The new 52 – Wie man seine Comic-Kindheit nachholt

In der Comic-Welt ist etwas Historisches passiert. Der Relaunch ging herum. Das wäre ja nichts Neues, denn das machen viele Hersteller in allen Unterhaltungsmedium ja gern. Einfach das Vergangene hinter sich lassen und mit neuem Ansatz, aber derselben „Marke“ einfach einen Neustart wagen. Aber bei DC-Comics stand den Comic-Fans und alle, die es noch werden wollen, etwas Größeres ins Haus.
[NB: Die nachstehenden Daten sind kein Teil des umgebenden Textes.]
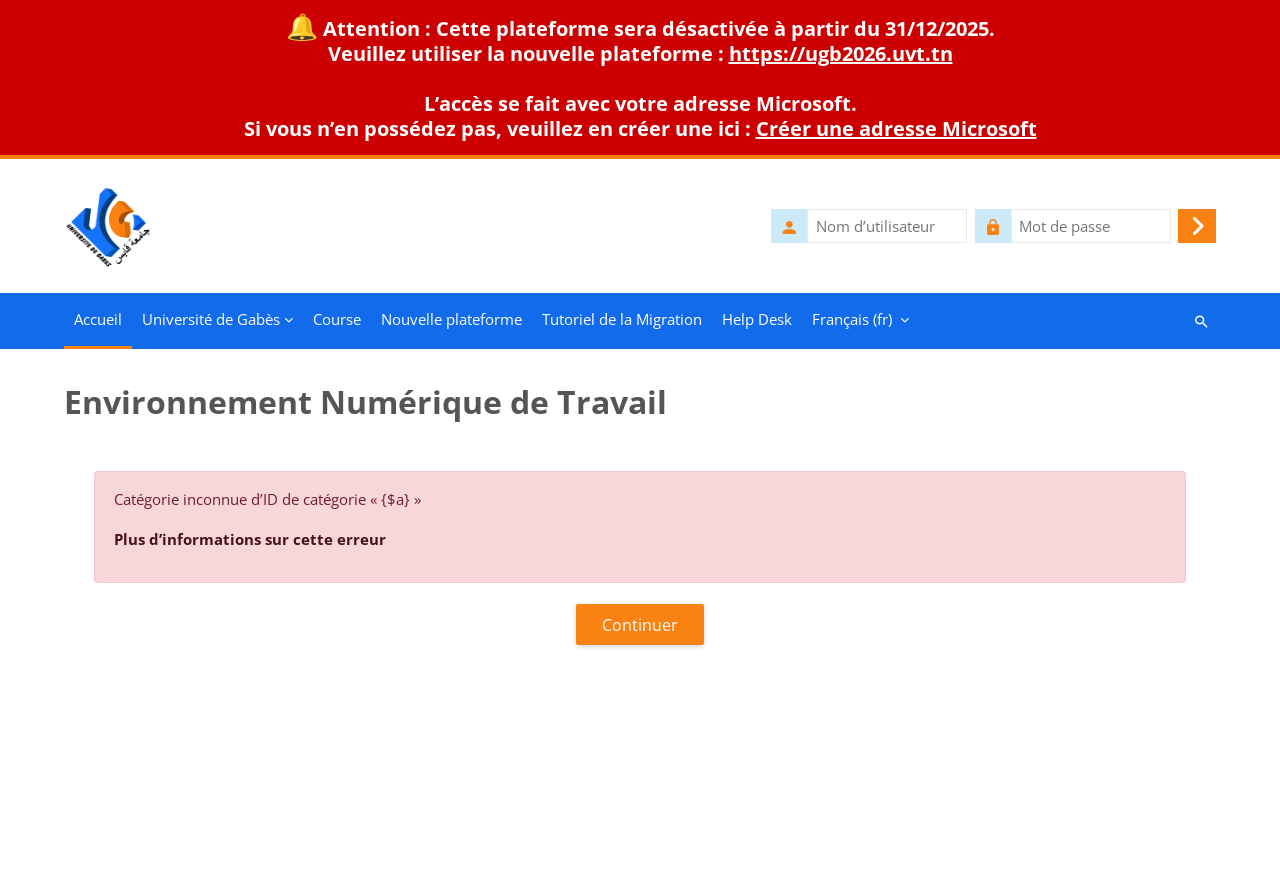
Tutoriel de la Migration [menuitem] (622, 319)
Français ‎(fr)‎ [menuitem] (852, 319)
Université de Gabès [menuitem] (211, 319)
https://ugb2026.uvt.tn (841, 53)
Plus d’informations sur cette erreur (250, 539)
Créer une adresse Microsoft (896, 128)
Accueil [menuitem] (98, 319)
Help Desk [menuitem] (757, 319)
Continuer (640, 625)
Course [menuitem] (337, 319)
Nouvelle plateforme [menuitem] (451, 319)
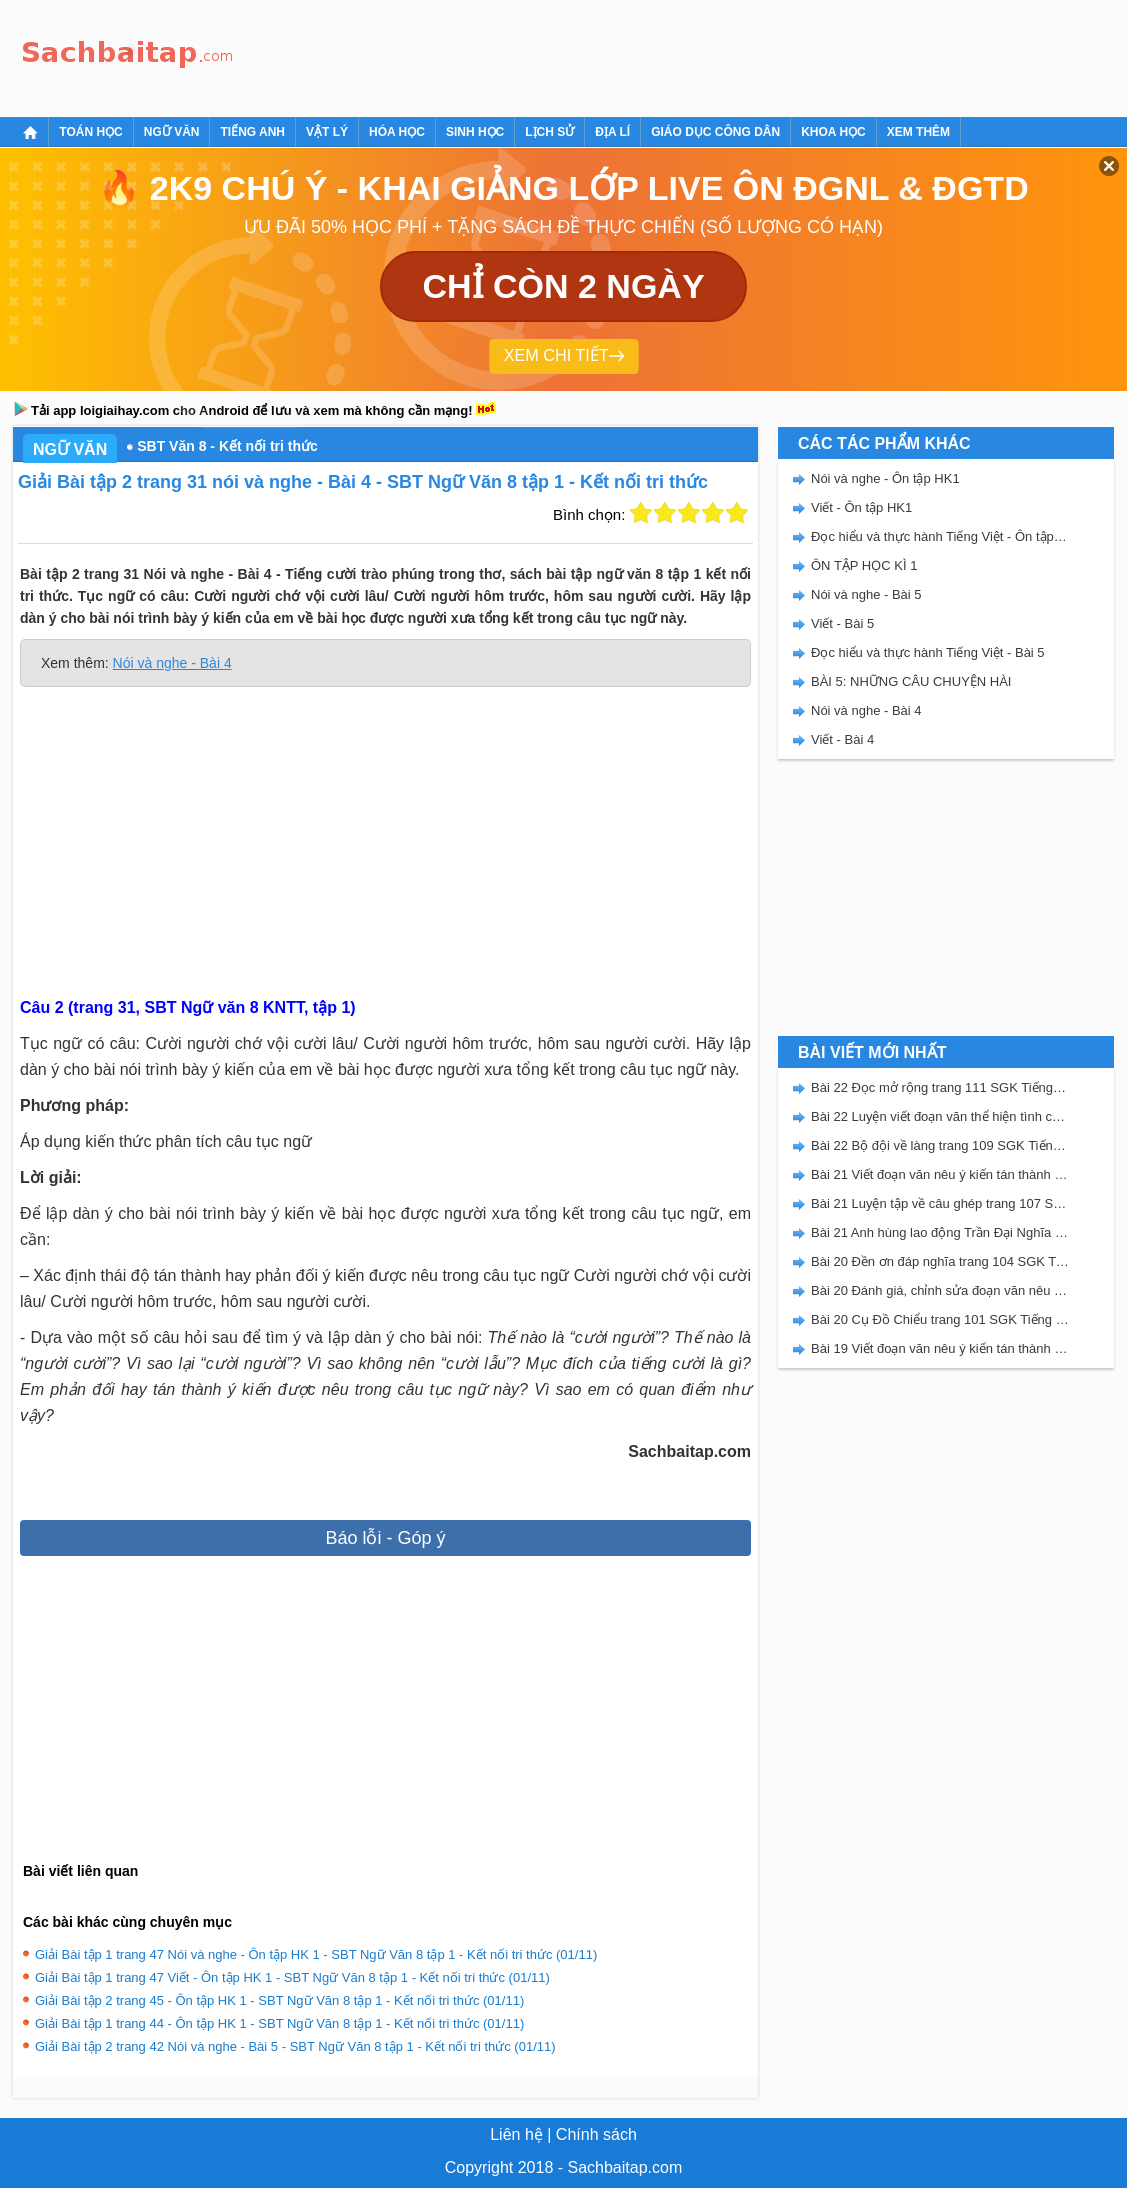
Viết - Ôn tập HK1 (861, 507)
Ein gleichzeitiger Relaunch ganzer 52 Comic-Serien, darunter auch Klassiker wie Batman, Superman und Green Lantern. Wer also seine verpasste Comic-Kindheit nach holen will, der wird derzeit umso mehr beglückt. Ein Selbstversuch.
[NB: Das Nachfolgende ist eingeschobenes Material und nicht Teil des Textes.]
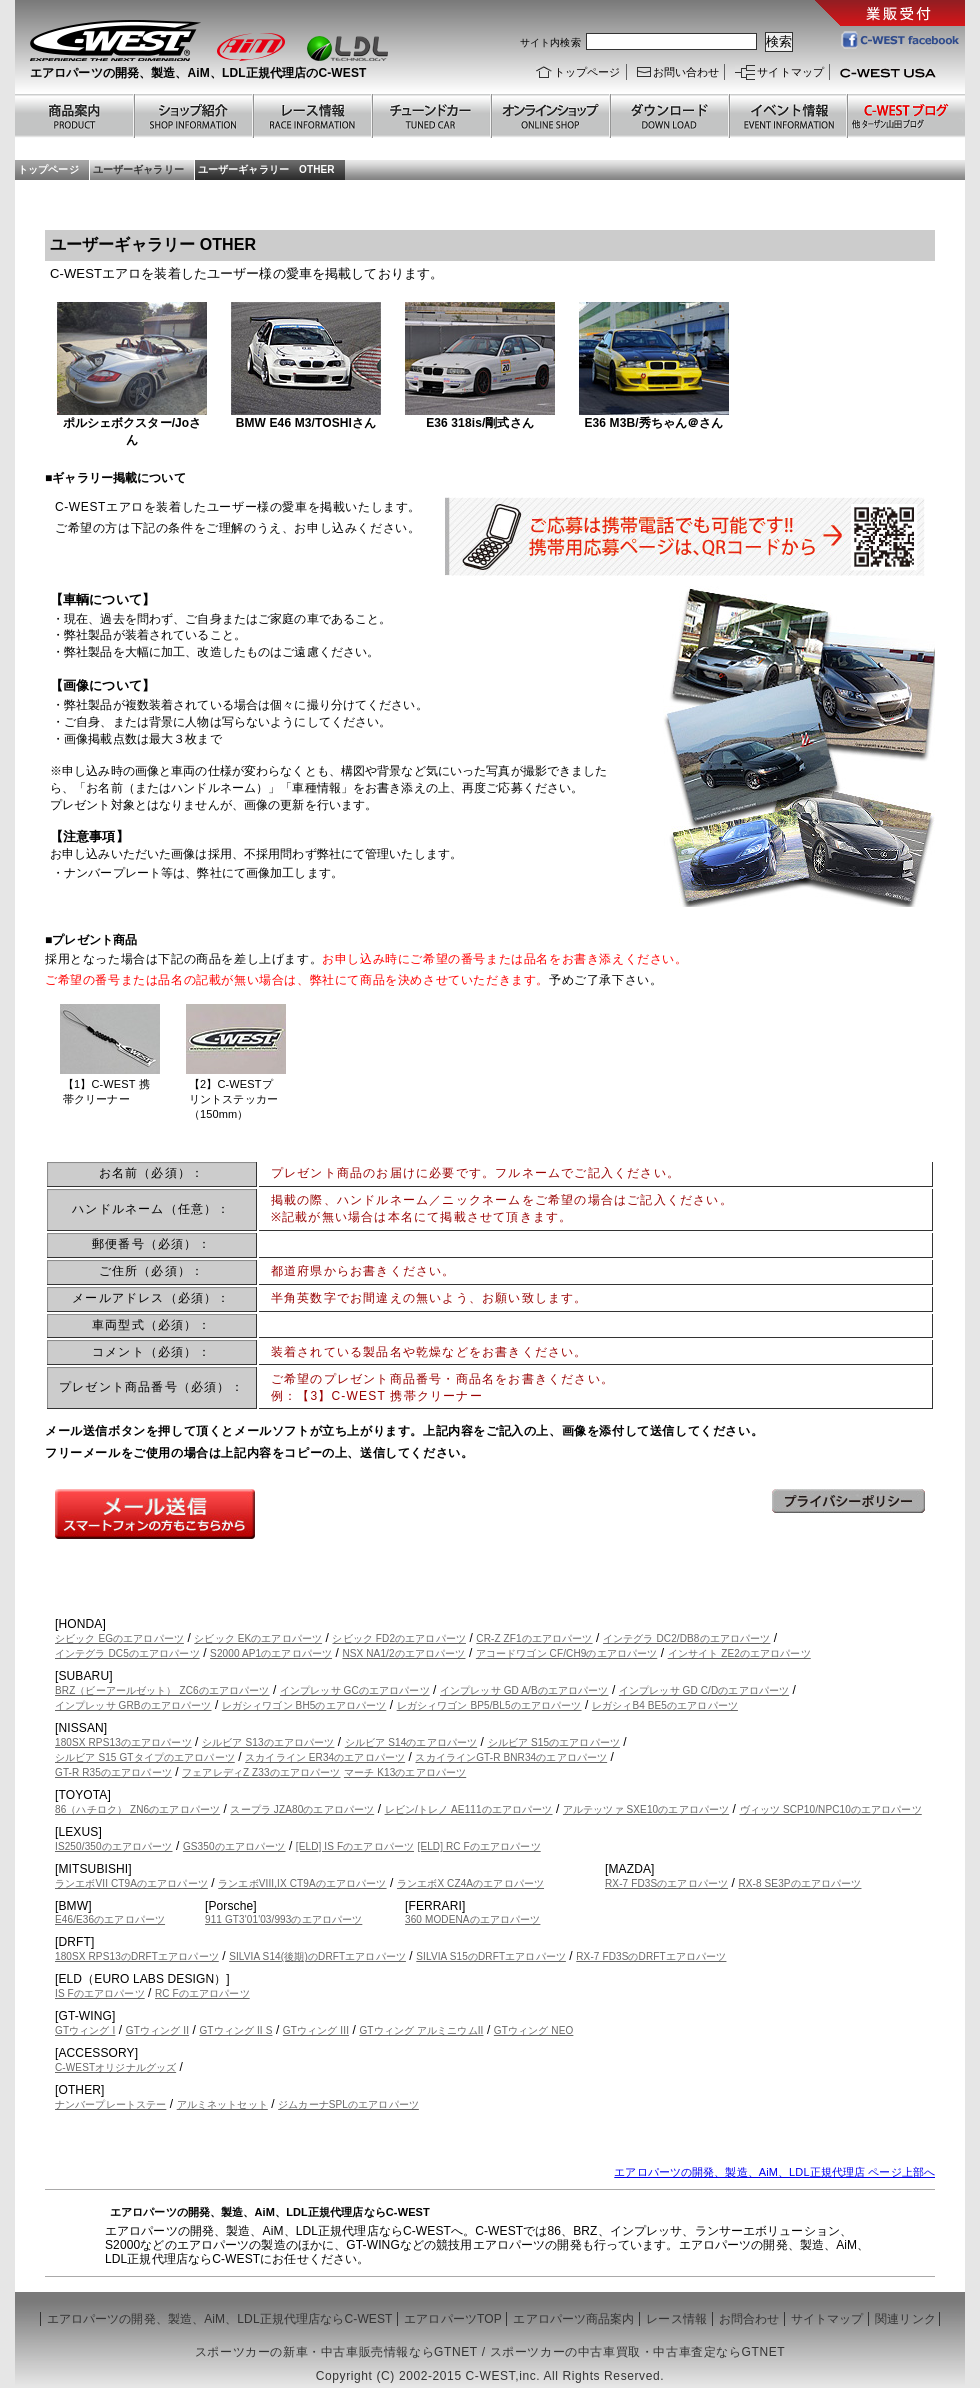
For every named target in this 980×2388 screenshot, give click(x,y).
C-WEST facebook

Wie man die Comic-Kindheit verpasst

So als Nerd (zumindest als einer meiner Generation) kommt man ja immer wieder in Situationen, in denen nostalgisch von früheren Zeiten geschwärmt wird. Retro-Remakes sind ja eh etwas für „Casual-Nerds“. Nein, die richtig Harten spielen ja, um bei den Videospielen anzusetzen, wenn Retro, dann richtig Hardcore die alten Spiele auf den alten Systemen. Und wie hat es bei dir angefangen? Da fliegen die Schlag- und Reizwörter wie „C64“, „NES“ oder „Amiga“ durch den Raum, gefolgt von erinnerungsgeschwängerten Grunzlauten. Wehe dem, der da nicht wirklich mitreden kann.
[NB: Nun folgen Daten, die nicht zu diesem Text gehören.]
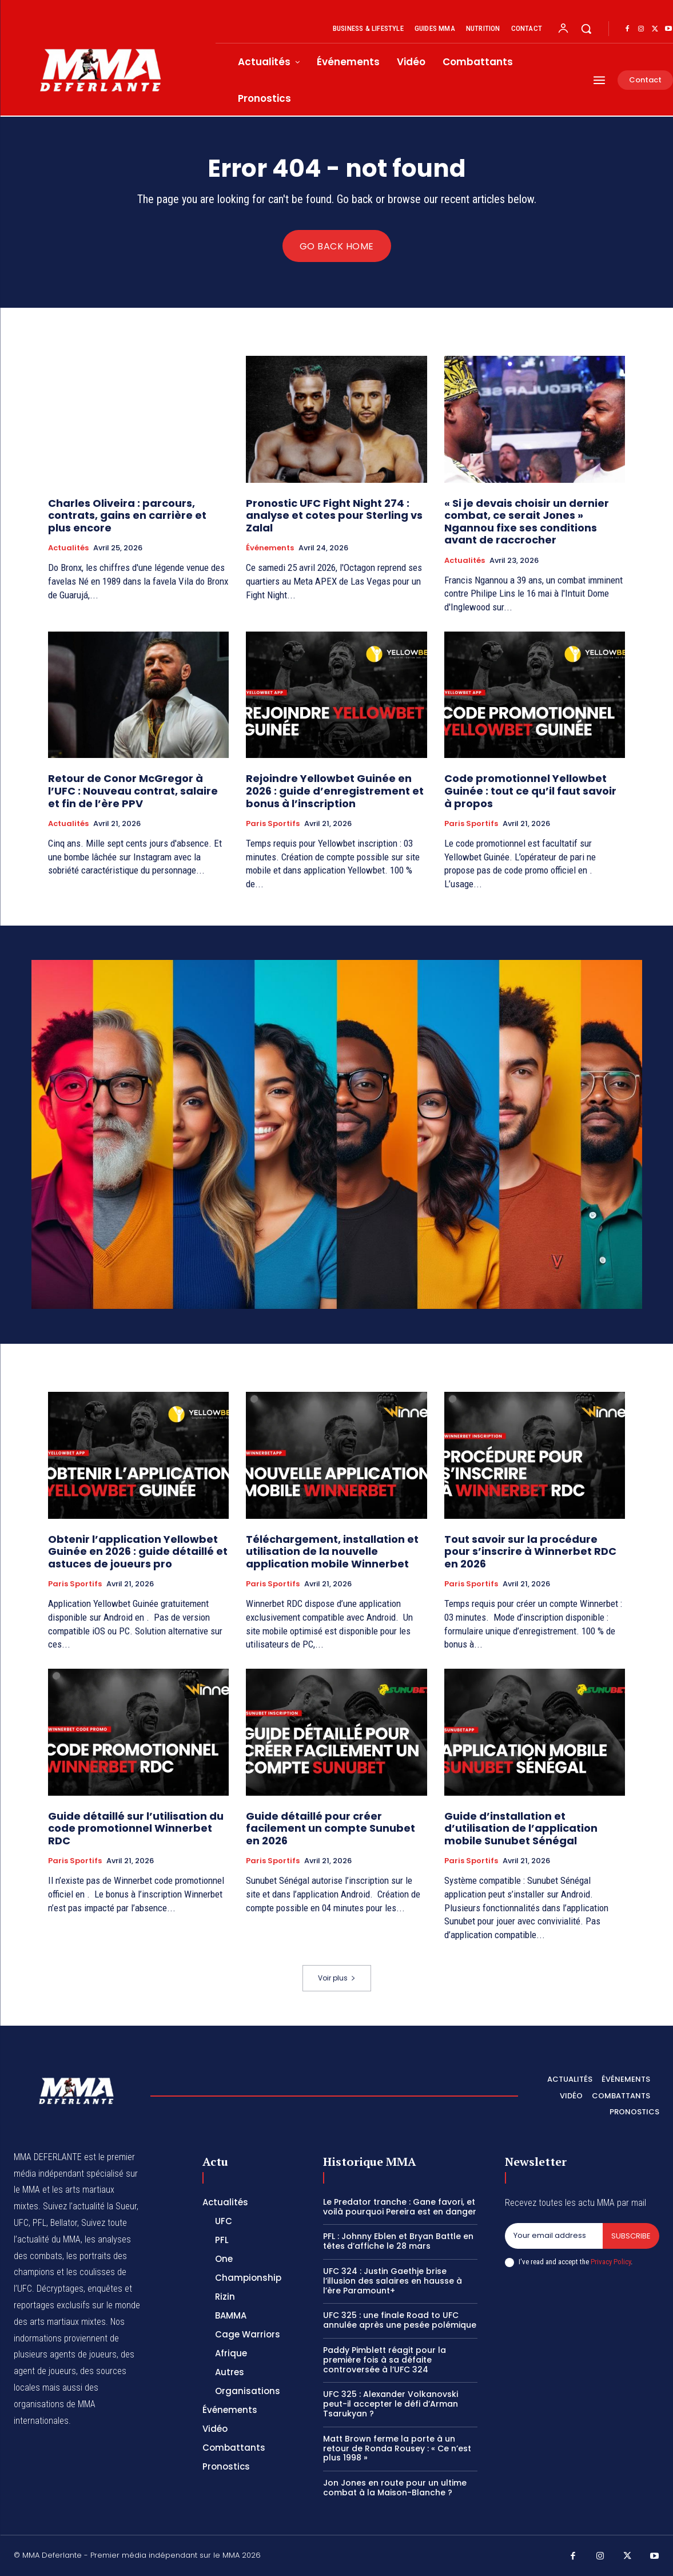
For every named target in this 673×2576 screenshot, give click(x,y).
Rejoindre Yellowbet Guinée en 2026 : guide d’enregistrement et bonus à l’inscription (335, 790)
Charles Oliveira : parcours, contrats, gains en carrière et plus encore (127, 515)
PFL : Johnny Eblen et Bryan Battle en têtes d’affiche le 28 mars (398, 2241)
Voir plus (337, 1978)
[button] (586, 28)
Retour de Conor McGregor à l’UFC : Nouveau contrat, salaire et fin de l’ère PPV (133, 790)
Doch bei Comics wird das schwieriger. Klar, jeder kennt Batman, Superman und die ganzen bekannten Superhelden, die teilweise schon in den 30ern und 40ern aufkamen und bis heute überlebt haben. Dank Hollywood, kann man sie ja heutzutage auch schon auf der großen Leinwand immer wieder bewundern oder daheim auf der Couch auch die Spiele spielen. Doch 70 Jahre an Comic kann kaum jemand von Anfang an mitverfolgt haben (zumindest nicht in meiner Generation). Auch in der Kindheit sind diese amerikanischen Superhelden irgendwie an mir vorbei gegangen, mal abgesehen von der peinlichen FrankAdam West Batman-Serie im Fernsehen. Erst in den 90ern und 2000ern kam mein langsamer Einstieg mit ein paar damals neuen Sachen, wie Millers Batman oder die etwas ernsteren Transmetropolitan von Warren Ellis und Sandman von Neil Gaiman. Der Vorteil war, dass die Serien schon abgeschlossen waren und als Paperback-Sammlung zu kaufen gab.

In die seit Jahren, wenn nicht seit Jahrzehnten, laufenden Comic-Serien wollte man irgendwie nicht einsteigen. In richtigen Comic-Läden ist man regelmäßig überfordert, in den kleinen Vertreter zumindest, die aus Hunderten Kisten mit Tausenden von Einzelheftchen bestehen. Ja, genau wie das Geschäft, indem die Jungs in „The Big Bang Theory„ immer herumhängen. Herumstöbern ist toll, aber irgendwie will man nicht #77 kaufen, wenn man noch nicht mal weiß, ob man #78 jemals finden wird, besonders, wenn die Reihe aktuell bei #109 ist!

2011 war der (Neu-)Anfang

Nun hatte DC Comics, einer der beiden US-Comic-Riesen, eine nette Idee, wenn auch wohl mit wirtschaftlichen Hintergedanken. Womöglich um ihren Umsatz durchstarten zu lassen und somit ihren großen Konkurrenten Marvel wieder zu toppen, stoppten sie ganze 52 laufenden Serien, um sie zwischen August und Oktober alle wieder frisch auferstehen zu lassen. Quasi eine Zäsur in der Comic-Geschichte. 52 neue Erstausgaben kamen auf den Markt. Von Superman, über Batman bis Green Lantern wagte man einen Neuanfang, wobei aber die meisten Universen intakt blieben, sprich als alter Hase verlor man nicht alles Vorwissen, das man sich angeeignet hatte. Und natürlich der perfekte Einstieg für alle, die es bisher nicht gewagt haben.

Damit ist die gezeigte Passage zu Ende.